Genomic Characterization of Schizophrenia Candidate Gene Regions. A. Q. Nato1, X. Kong1,2, F. Chen1,3, C. He1,4, D. Chimento1, B. Byrne5, J. Naus6, C. Chiu1, S. Buyske1,6, L. M. Brzustowicz1, T. C. Matise1 1) Dept Gen, Rutgers Univ, Piscataway, NJ; 2) GlaxoSmithKline, King of Prussia, PA; 3) Inst Gen Sci & Policy, Duke Univ, Durham, NC; 4) Lab Stat Gen, Rockefeller Univ, New York, NY; 5) Informatics Inst, UMDNJ, Piscataway, NJ; 6) Dept Stat, Rutgers Univ, Piscataway, NJ.

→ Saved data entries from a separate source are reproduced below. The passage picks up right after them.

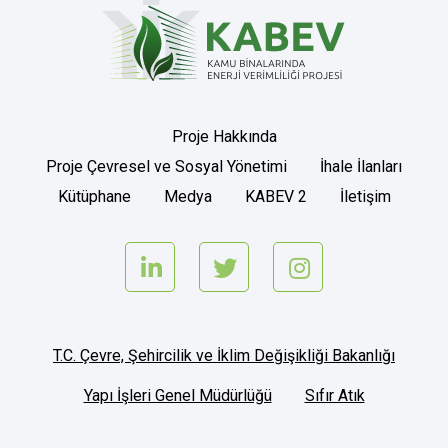
Proje Hakkında
Proje Çevresel ve Sosyal Yönetimi
İhale İlanları
Kütüphane
Medya
KABEV 2
İletişim
L
T
I
i
w
n
T.C. Çevre, Şehircilik ve İklim Değişikliği Bakanlığı
n
i
s
Yapı İşleri Genel Müdürlüğü
Sıfır Atık
k
t
t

   Schizophrenia (SZ) has been established to have a complex genetic aetiology with a lifetime prevalence commonly given at ~1% but systematic reviews suggested lower values of 0.44% to 0.55%. In this study, we extracted and analyzed data from the 47 published independent genomewide linkage scans for SZ from 1994 to 2009. A smoothing method and a disjoint approach were utilized to determine 19 schizophrenia candidate gene regions (SCRs). We have developed the SCR Browser for identifying the genetic markers implicated in these genome scans. We annotate each SCR by identifying the genes within these regions. We categorize these genes based on whether they are linked to diseases, functions, phenotypes, pathways, or GO terms, and on whether they are linked or associated with SZ in published linkage scans, association studies, meta-analyses, and microarray studies. We also identify copy-number variants, segmental duplications, defined regulatory regions, putative miRNA binding sites, and rearrangement hotspots within each SCR. The total SCR coverage is 427 cM with SCR sizes ranging from 16 cM to 50 cM. We identify subregions within these SCRs using the results from fine-mapping studies coupled with the diverse information used to characterize each of the SCRs. Our approach provides a novel method to determine and prioritize candidate gene regions and genomic elements that may be applied to other complex diseases.